You can justify anything with statistics, of which, as Vic Reeves astutely observed: “95 per cent are made up on the spot”. Of late, we are fed a daily diet of grim figures, mountains of debt, oceans of deficit, all trotted out to justify deep and lacerating cuts to our public-spending budgets. Leaving aside the question of who got us into this mess (it certainly wasn’t me, or any of the nurses, cleaners, librarians who are carrying the can), I’d take issue with the notion that when times are tough, some things are expendable.
Take footpaths. While it doesn’t take a genius to work out that, by inclination, a Conservative-led government is not going to put matters of access ahead of matters of private property rights, there are issues here that should worry walkers. We saw what happened when the plans to sell off the nation’s forests were announced last year. This hugely misguided strategy united some of the most disparate sections of our society, from retired colonels in the Shires to eco-warriors.
Now, as the Ramblers’ chief executive Tom Franklin has pointed out, it seems from the recent Government white paper that the all-England Coast Path project may be being quietly shelved. If so, we should make our voices heard again. If one thing should exercise an island race even more than woodlands, it is the coast and the sea. It may not be putting it too strongly to call free access to the British coast a birthright.
Billy Bragg puts this primal and enduring link rather nicely. Billy lives dead alongside the South West Coast Path in Dorset. He’s often asked by those mindful of his roots in urban Barking how he feels now living in the countryside. He always replies that he doesn’t live in the countryside. He lives by the sea. There’s
a difference. He’s absolutely right. The British coast is a joy and a marvel. We are blessed in having it as our neighbour. From the austere and haunting flats of East Anglia to the pleasure palaces of Blackpool, from the rugged inlets and gull-haunted rock cathedrals of Zennor to the muddy, ribbed Humber Estuary beloved of Philip Larkin. The sea has shaped the land and us. We should not give it up without a fight.
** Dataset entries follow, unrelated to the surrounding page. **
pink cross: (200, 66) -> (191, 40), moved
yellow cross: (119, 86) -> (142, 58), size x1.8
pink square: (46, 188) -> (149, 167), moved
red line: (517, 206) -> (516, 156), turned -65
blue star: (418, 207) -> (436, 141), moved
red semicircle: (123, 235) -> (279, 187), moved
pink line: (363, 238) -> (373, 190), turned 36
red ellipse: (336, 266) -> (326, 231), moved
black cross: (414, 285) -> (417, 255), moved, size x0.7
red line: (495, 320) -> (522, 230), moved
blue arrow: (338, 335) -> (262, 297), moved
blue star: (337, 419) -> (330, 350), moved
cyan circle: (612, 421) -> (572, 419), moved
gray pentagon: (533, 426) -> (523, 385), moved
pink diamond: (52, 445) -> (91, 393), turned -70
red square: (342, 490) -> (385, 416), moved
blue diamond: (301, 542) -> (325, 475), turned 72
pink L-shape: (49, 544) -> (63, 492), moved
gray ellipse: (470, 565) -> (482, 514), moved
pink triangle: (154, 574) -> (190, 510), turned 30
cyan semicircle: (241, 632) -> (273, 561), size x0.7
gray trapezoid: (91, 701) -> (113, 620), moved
There’ll be some who balk at the notion of walkers getting ‘too political’, feeling that we should stick to our genteel pursuits and let others make tough fiscal decisions and wield the axe. To which my reply would be unrepeatable. The roots of the Ramblers, let’s remember, are not in cream teas and stiles, but in dissent and protest. Every time I take out one of my beloved OS maps – in mountain mists, or lashed by rain on a soaking moor, or later by a crackling fireside with a warming Talisker – I think of Benny Rothman and his mates. Because these last few years, when I look at the battered map, I see great expanses of sandy yellow where previously there was antiseptic white space and ‘keep out’ signs.
The yellow shading stands for open access land; great tracts of our country once forbidden to me and you that is now open to us all. That ‘right to roam’ was won by the bravery and fortitude of many, and chief among them were the Kinder Scout Trespassers. In my new book, Hope And Glory, I make the point that the British love of nature and exploration transcends class and economic divisions. You only have to look at how climbing, for instance, made tight partners of men as socially disparate as Chris Bonington and Don Whillans to see this.
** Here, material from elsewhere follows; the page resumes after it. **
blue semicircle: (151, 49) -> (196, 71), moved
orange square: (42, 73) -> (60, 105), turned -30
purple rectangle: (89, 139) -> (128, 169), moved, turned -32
The point is that a nation is not built on GDP and fiscal prudence alone. Nationhood is forged in the character of the people and how they interact with the landscape and history of the land. I get a swell of pride when I see Japanese tourists taking pictures by the shores of Derwent Water or the slopes of Skiddaw; or when I chat to the German and Dutch tourists who throng the Cornish sections of the South West Coast Path, entranced by the savage beauty of it.
If a Big Society means anything, it is an open society: a society that welcomes those, British or not, who want to enjoy the nations’ natural joys and wonders to the full. If not, we are a small and crabbed society, one seeking to close doors and lock gates under cover of an economic darkness. We should not let this happen.